** RECORDS TO PROCESS follows **

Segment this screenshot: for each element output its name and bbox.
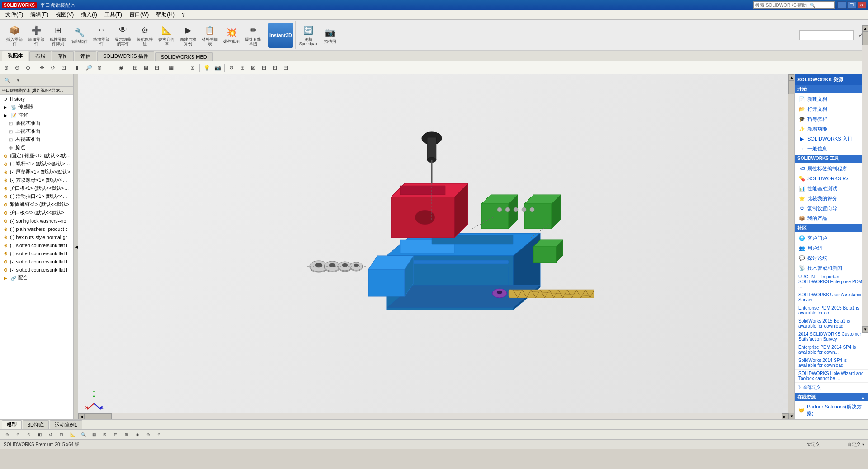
tab-sketch[interactable]: 草图 bbox=[52, 51, 74, 61]
tb2-pan[interactable]: ✥ bbox=[37, 63, 47, 73]
tree-item-countersunk3[interactable]: ⚙ (-) slotted countersunk flat l bbox=[0, 258, 73, 266]
tb2-apply[interactable]: ↺ bbox=[226, 63, 236, 73]
toolbar-btn-linear-array[interactable]: ⊞ 线性零部件阵列 bbox=[47, 23, 69, 48]
tree-item-history[interactable]: ⏱ History bbox=[0, 95, 73, 103]
tree-item-origin[interactable]: ✚ 原点 bbox=[0, 144, 73, 152]
rp-link-forum[interactable]: 💬 探讨论坛 bbox=[795, 253, 868, 263]
bt-btn15[interactable]: ⊖ bbox=[154, 430, 164, 440]
bt-btn10[interactable]: ⊠ bbox=[100, 430, 110, 440]
rp-link-benchmark[interactable]: 📊 性能基准测试 bbox=[795, 183, 868, 193]
rp-news-item-2[interactable]: SOLIDWORKS User Assistance Survey bbox=[795, 291, 868, 304]
horiz-scroll-thumb[interactable] bbox=[85, 413, 112, 419]
tb2-more1[interactable]: ⊞ bbox=[237, 63, 247, 73]
toolbar-btn-update-speedpak[interactable]: 🔄 更新Speedpak bbox=[297, 23, 319, 48]
tree-item-hex-nut[interactable]: ⚙ (-) hex nuts-style normal-gr bbox=[0, 233, 73, 241]
rp-news-item-6[interactable]: Enterprise PDM 2014 SP4 is available for… bbox=[795, 343, 868, 356]
toolbar-btn-explode[interactable]: 💥 爆炸视图 bbox=[221, 23, 242, 48]
toolbar-btn-snapshot[interactable]: 📷 拍快照 bbox=[319, 23, 341, 48]
rp-link-prop-tab[interactable]: 🏷 属性标签编制程序 bbox=[795, 164, 868, 174]
rp-link-partner[interactable]: 🤝 Partner Solutions(解决方案) bbox=[795, 402, 868, 418]
tb2-more3[interactable]: ⊟ bbox=[259, 63, 269, 73]
tb2-render1[interactable]: ▦ bbox=[166, 63, 176, 73]
statusbar-customize[interactable]: 自定义 ▾ bbox=[847, 441, 864, 448]
btab-motion[interactable]: 运动算例1 bbox=[50, 420, 82, 429]
bt-btn14[interactable]: ⊕ bbox=[143, 430, 153, 440]
tree-item-annotations[interactable]: ▶ 📝 注解 bbox=[0, 111, 73, 119]
viewport-scrollbar-horizontal[interactable]: ◀ ▶ bbox=[78, 413, 788, 419]
bt-btn9[interactable]: ▦ bbox=[89, 430, 99, 440]
bt-btn6[interactable]: ⊡ bbox=[57, 430, 66, 440]
rp-news-item-3[interactable]: Enterprise PDM 2015 Beta1 is available f… bbox=[795, 304, 868, 317]
rp-news-item-5[interactable]: 2014 SOLIDWORKS Customer Satisfaction Su… bbox=[795, 330, 868, 343]
menu-tools[interactable]: 工具(T) bbox=[101, 10, 126, 19]
vert-scroll-thumb[interactable] bbox=[788, 80, 794, 94]
rp-link-user-group[interactable]: 👥 用户组 bbox=[795, 243, 868, 253]
rp-link-general-info[interactable]: ℹ 一般信息 bbox=[795, 144, 868, 154]
bt-btn4[interactable]: ◧ bbox=[35, 430, 45, 440]
tb2-view-orient[interactable]: 🔎 bbox=[84, 63, 94, 73]
left-panel-collapse-btn[interactable]: ◀ bbox=[74, 74, 78, 419]
rp-news-item-4[interactable]: SolidWorks 2015 Beta1 is available for d… bbox=[795, 317, 868, 330]
tb2-more5[interactable]: ⊟ bbox=[281, 63, 291, 73]
bt-btn12[interactable]: ⊞ bbox=[122, 430, 132, 440]
tb2-display1[interactable]: ⊕ bbox=[94, 63, 104, 73]
tree-item-screw-rod[interactable]: ⚙ (-) 螺杆<1> (默认<<默认>_显 bbox=[0, 160, 73, 168]
tab-assembly[interactable]: 装配体 bbox=[2, 51, 28, 61]
tree-item-plain-washer[interactable]: ⚙ (-) plain washers--product c bbox=[0, 225, 73, 233]
tb2-section-view[interactable]: ◧ bbox=[73, 63, 83, 73]
toolbar-btn-move-part[interactable]: ↔ 移动零部件 bbox=[90, 23, 112, 48]
tab-sw-plugins[interactable]: SOLIDWORKS 插件 bbox=[97, 51, 154, 61]
menu-insert[interactable]: 插入(I) bbox=[77, 10, 100, 19]
tree-item-jaw-plate2[interactable]: ⚙ 护口板<2> (默认<<默认> bbox=[0, 209, 73, 217]
rp-link-sw-rx[interactable]: 💊 SOLIDWORKS Rx bbox=[795, 174, 868, 183]
menu-help[interactable]: 帮助(H) bbox=[152, 10, 178, 19]
menu-file[interactable]: 文件(F) bbox=[2, 10, 27, 19]
tb2-display3[interactable]: ◉ bbox=[116, 63, 126, 73]
toolbar-btn-explode-line[interactable]: ✏ 爆炸直线草图 bbox=[242, 23, 264, 48]
tab-evaluate[interactable]: 评估 bbox=[75, 51, 96, 61]
tb2-zoom-out[interactable]: ⊖ bbox=[12, 63, 22, 73]
lp-search-btn[interactable]: 🔍 bbox=[2, 75, 12, 85]
3d-viewport[interactable]: X Z Y ▲ ▼ ◀ ▶ bbox=[78, 74, 794, 419]
tree-item-mates[interactable]: ▶ 🔗 配合 bbox=[0, 274, 73, 282]
lp-filter-btn[interactable]: ▼ bbox=[13, 75, 23, 85]
minimize-button[interactable]: — bbox=[837, 1, 846, 9]
toolbar-btn-show-hide[interactable]: 👁 显示隐藏的零件 bbox=[112, 23, 134, 48]
tab-sw-mbd[interactable]: SOLIDWORKS MBD bbox=[155, 52, 213, 61]
tree-item-right-plane[interactable]: ⊡ 右视基准面 bbox=[0, 136, 73, 144]
rp-news-item-1[interactable]: URGENT - Important SOLIDWORKS Enterprise… bbox=[795, 273, 868, 291]
tree-item-washer[interactable]: ⚙ (-) 厚垫圈<1> (默认<<默认> bbox=[0, 168, 73, 176]
tb2-view[interactable]: ⊡ bbox=[59, 63, 69, 73]
rp-section-online[interactable]: 在线资源 ▲ bbox=[795, 393, 868, 401]
rp-link-new-doc[interactable]: 📄 新建文档 bbox=[795, 94, 868, 104]
bt-btn5[interactable]: ↺ bbox=[46, 430, 56, 440]
tb2-trans-comp[interactable]: ⊟ bbox=[152, 63, 162, 73]
tree-item-countersunk1[interactable]: ⚙ (-) slotted countersunk flat l bbox=[0, 241, 73, 249]
tb2-show-comp[interactable]: ⊠ bbox=[141, 63, 151, 73]
tree-item-block-nut[interactable]: ⚙ (-) 方块螺母<1> (默认<<默认> bbox=[0, 176, 73, 184]
btab-model[interactable]: 模型 bbox=[2, 420, 22, 429]
btab-3d[interactable]: 3D抑底 bbox=[23, 420, 49, 429]
bt-btn13[interactable]: ◉ bbox=[132, 430, 142, 440]
tree-item-moving-jaw[interactable]: ⚙ (-) 活动拍口<1> (默认<<默认> bbox=[0, 192, 73, 201]
rp-link-compare[interactable]: ⭐ 比较我的评分 bbox=[795, 193, 868, 203]
tree-item-front-plane[interactable]: ⊡ 前视基准面 bbox=[0, 119, 73, 127]
viewport-scrollbar-vertical[interactable]: ▲ ▼ bbox=[788, 74, 794, 419]
menu-view[interactable]: 视图(V) bbox=[52, 10, 77, 19]
tree-item-countersunk2[interactable]: ⚙ (-) slotted countersunk flat l bbox=[0, 249, 73, 258]
instant3d-button[interactable]: Instant3D bbox=[268, 23, 293, 48]
menu-window[interactable]: 窗口(W) bbox=[126, 10, 152, 19]
toolbar-btn-new-motion[interactable]: ▶ 新建运动算例 bbox=[177, 23, 199, 48]
rp-link-whats-new[interactable]: ✨ 新增功能 bbox=[795, 124, 868, 134]
rp-section-community[interactable]: 社区 ▲ bbox=[795, 224, 868, 232]
toolbar-btn-insert-part[interactable]: 📦 插入零部件 bbox=[4, 23, 25, 48]
rp-link-customer-portal[interactable]: 🌐 客户门户 bbox=[795, 233, 868, 243]
toolbar-btn-ref-geometry[interactable]: 📐 参考几何体 bbox=[156, 23, 177, 48]
rp-link-open-doc[interactable]: 📂 打开文档 bbox=[795, 104, 868, 114]
toolbar-btn-assembly-feature[interactable]: ⚙ 装配体特征 bbox=[134, 23, 156, 48]
vert-scroll-up[interactable]: ▲ bbox=[788, 74, 794, 80]
tb2-camera[interactable]: 📷 bbox=[212, 63, 222, 73]
tb2-render2[interactable]: ◫ bbox=[177, 63, 187, 73]
menu-edit[interactable]: 编辑(E) bbox=[27, 10, 52, 19]
tree-item-countersunk4[interactable]: ⚙ (-) slotted countersunk flat l bbox=[0, 266, 73, 274]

** End of RECORDS TO PROCESS **

→ TASK OBJECTIVE: Could you count the lines in the entries that hold the word "available"? Only the number is wanted.

→ ANSWER AREA: 3